Oyunun başları bence biraz aldatıcı. Diyaloglar seslendirilmiş, karakterleri tanıyoruz falan. Lakin sanırım birinci 15 dakikadan sonra bir daha seslendirme duymuyoruz oyunda 🙂 Sonrasındaki neredeyse tüm diyaloglar sessiz biçimde gerçekleşiyor ki buna daha evvel sesini duyduğumuz karakterler de dahil. Değişik bir tasarım tercihi, pek hoşuma gitmedi.

Cookie Cutter’ın başarılı olduğunu düşündüğüm yanları var. Örneğin harita dizilimi hoşuma gitti. Farklı biyomlardaki farklı mekanikler, tuzaklar ve grafik stili bir epey güzel. Tıpkı Blasphemous 2’de olduğu üzere eldeki silahların metroidvania stili ilerlemede kullanılıyor olmasını da beğendim (daha evvel kıramadığımız kristal duvarları elektrikli testereyi bulduğumuz vakit kırabilmek gibi). Bir metroidvania’da görmeyi beklediğim çift zıplama, duvarlara tırmanabilme, havada dash yapabilme üzere yetenekler burada da var. Oyun dünyasında çok sayıda saklı oda olması ve bunları açtığınızda haritada farklı biçimde gösteriliyor olmaları da çok hoş. Sağda solda bir sürü oyuna atıflar var, Day of the Tentacle var, Blasphemous var, metal kümelerine yapılan göndermeler var. Bunları da sevdim. Ana karakterin seksi bir bayan yahut erkek olmamasını da beğendim mesela, stereotiplerin dışına çıkmışlar. Fakat işte bu cinse gönül vermiş biri olarak âlâ diyebileceğim şeyler bunlarla sonlu maalesef.

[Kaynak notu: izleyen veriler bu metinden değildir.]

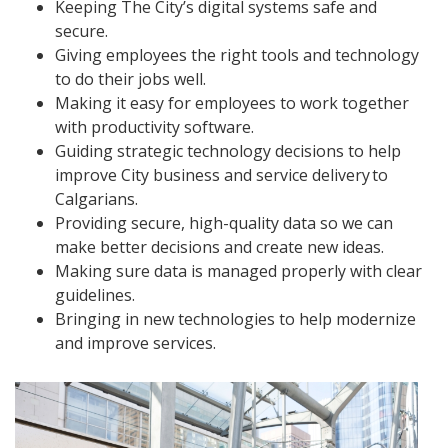
Keeping The City’s digital systems safe and
secure.
Giving employees the right tools and technology
to do their jobs well.
Making it easy for employees to work together
with productivity software.
Guiding strategic technology decisions to help
improve City business and service delivery to
Calgarians.
Providing secure, high-quality data so we can
make better decisions and create new ideas.
Making sure data is managed properly with clear
guidelines.
Bringing in new technologies to help modernize
and improve services.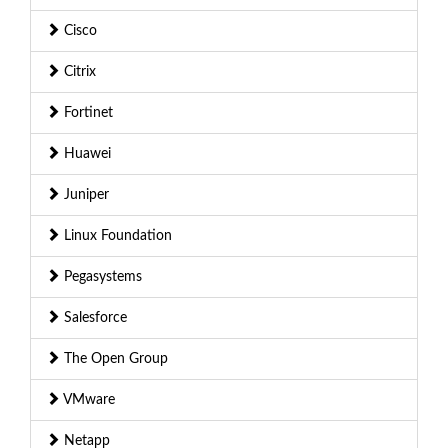
Cisco
Citrix
Fortinet
Huawei
Juniper
Linux Foundation
Pegasystems
Salesforce
The Open Group
VMware
Netapp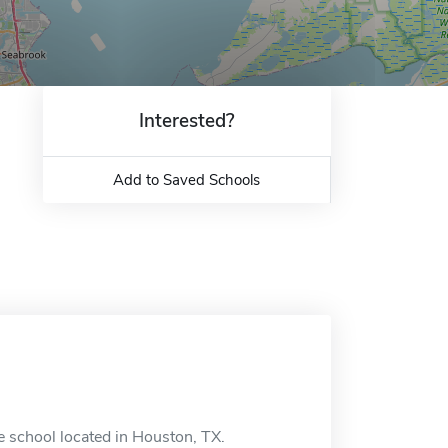
Interested?
Add to Saved Schools
 school located in Houston, TX.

Şimdi mikrofonu sıfırcı hocaya bırakıyoruz

Cherry’nin denetimlere verdiği hareket yansısı çok isabetli gelmedi mesela bana. Ben biraz daha net denetimlere sahip oyunları seviyorum, bunda örneğin zıplayıp da sağa basarsanız resmen olduğunuz yere iniyorsunuz. Yürürken yahut zıplarken hafif bir kayma oluyor. Güzelleşme olayı pek pratik değil ve bir oldukça yavaş. Hızlandıran özelliği alınca bile yavaş. Düşman çeşitliliği yerlerde sürünüyor. Farklı bölgelere gidiyoruz lakin daha evvelki bir düşmanın biraz daha büyüğü yahut aynısıyla karşılaşınca insan sıkılıyor haliyle.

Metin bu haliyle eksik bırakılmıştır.